While they two spoke I asked Ranjoor Singh whether that truly had been a British submarine, and he nodded; but he was not able to tell me whether or not it had been hit by gun-fire. Some of the men overheard, and although we all knew that our course to Gallipoli would be the more hazardous in that event we all prayed that the artillery might have missed. Fear comes and goes, but a man’s love lives in him.
When the Turkish captain and the German officer finished speaking, the Turk went back to his steamer without any apparent pleasure, and we were marched up the gangway after him. It was pitch-dark by that time and the only light was that of a lantern by which the German officer stood, eying us one by one as we passed. Tugendheim came last, and he talked with Tugendheim for several minutes. Then he went away, but presently returned with, I should say, half a company of Kurdish soldiers, whom he posted all about the dock. Then he departed finally, with a wave of his cigar, as much as to say that sheet of the ledger had been balanced.
It was a miserable steamer, sahib. We stood about on iron decks and grew hungry. There were no awnings—nothing but the superstructure of the bridge, and, although there were but two-hundred-and-thirty-four of us, including Tugendheim, we could not stow ourselves so that all could be sheltered from the rain and let the mud cake dry on our legs and feet. There was a little cabin that Tugendheim took for himself, but Ranjoor Singh remained with us on deck. He stood in the rain by the gangway, looking first at one thing, then at another. I watched him.
Presently he went to the door of the engine-room, opened it, and looked through. I was about to look, too, but he shut it in my face.
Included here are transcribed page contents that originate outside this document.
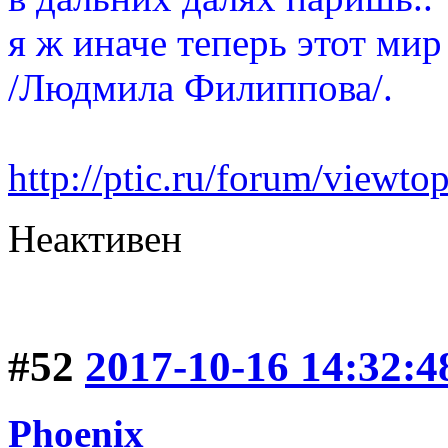
я ж иначе теперь этот мир
/Людмила Филиппова/.
http://ptic.ru/forum/view
Неактивен
#52
2017-10-16 14:32:4
Phoenix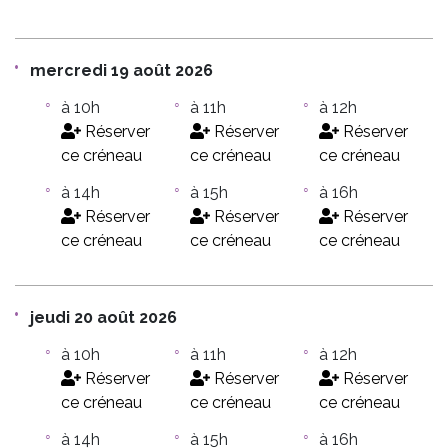
mercredi 19 août 2026
à 10h
à 11h
à 12h
Réserver
Réserver
Réserver
ce créneau
ce créneau
ce créneau
à 14h
à 15h
à 16h
Réserver
Réserver
Réserver
ce créneau
ce créneau
ce créneau
jeudi 20 août 2026
à 10h
à 11h
à 12h
Réserver
Réserver
Réserver
ce créneau
ce créneau
ce créneau
à 14h
à 15h
à 16h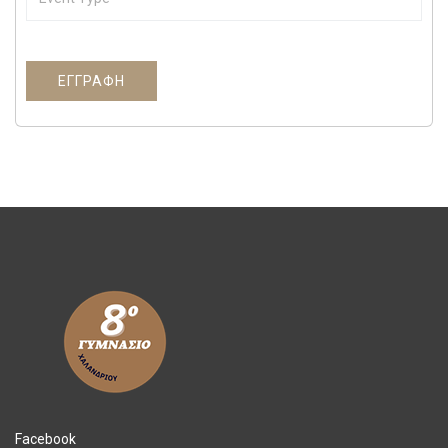
ΕΓΓΡΑΦΉ
Facebook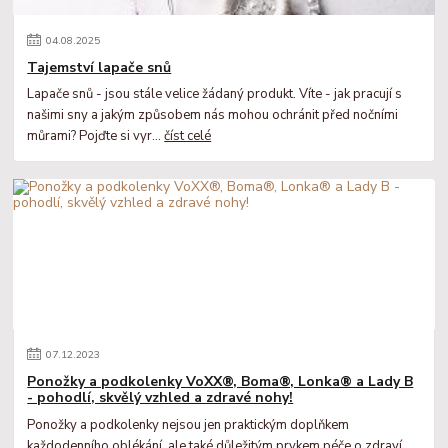
04
.
08
.
2025
Tajemství lapače snů
Lapače snů - jsou stále velice žádaný produkt. Víte - jak pracují s
našimi sny a jakým způsobem nás mohou ochránit před nočními
můrami? Pojďte si vyr...
číst celé
07
.
12
.
2023
Ponožky a podkolenky VoXX®, Boma®, Lonka® a Lady B
- pohodlí, skvělý vzhled a zdravé nohy!
Ponožky a podkolenky nejsou jen praktickým doplňkem
každodenního oblékání, ale také důležitým prvkem péče o zdraví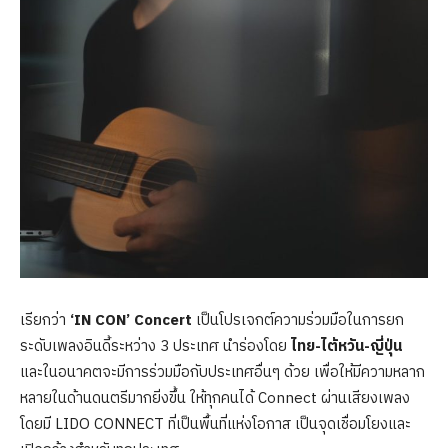
เรียกว่า
‘IN CON’ Concert
เป็นโปรเจกต์ความร่วมมือในการยก
ระดับเพลงอินดี้ระหว่าง 3 ประเทศ นำร่องโดย
ไทย-ไต้หวัน-ญี่ปุ่น
และในอนาคตจะมีการร่วมมือกับประเทศอื่นๆ ด้วย เพื่อให้มีความหลาก
หลายในด้านดนตรีมากยิ่งขึ้น ให้ทุกคนได้ Connect ผ่านเสียงเพลง
โดยมี LIDO CONNECT ที่เป็นพื้นที่แห่งโอกาส เป็นจุดเชื่อมโยงและ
“It is enough that they make steam?” said he; and I looked up at the funnel and saw steam mingled with the smoke. In a little wheel-house on the bridge the Turkish captain sat on a shelf, wrapped in his shawl, smoking a great pipe, and his mate, who was also a Turk, sat beside him staring at the sky. I asked Ranjoor Singh whether we might expect to have the whole ship to ourselves. Said I, “It would not be difficult to overpower those two Turks and their small crew and make them do our bidding!” But he answered that a regiment of Kurds was expected to keep us company at dawn. Then he went up to the bridge to have word with the Turkish captain, and I went to the ship’s side to stare about. Over my shoulder I told the men about the Kurds who were coming, and they were not pleased.
Peering into the dark and wondering that so great a city as Stamboul should show so few lights, I observed the Kurdish sentinels posted about the dock.
“Those are to prevent us from going ashore until their friends come!” said I, and they snarled at me like angry wolves.
“We could easily rush ashore and bayonet every one of them!” said Gooja Singh.
But not a man would have gone ashore again for a commission in the German army. Gallipoli was written in their hearts. Yet I could think of a hundred thousand chances still that might prevent our joining our friends the British in Gallipoli. Nor was I sure in my own mind that Ranjoor Singh intended we should try. I was sure only of his good faith, and content to wait developments.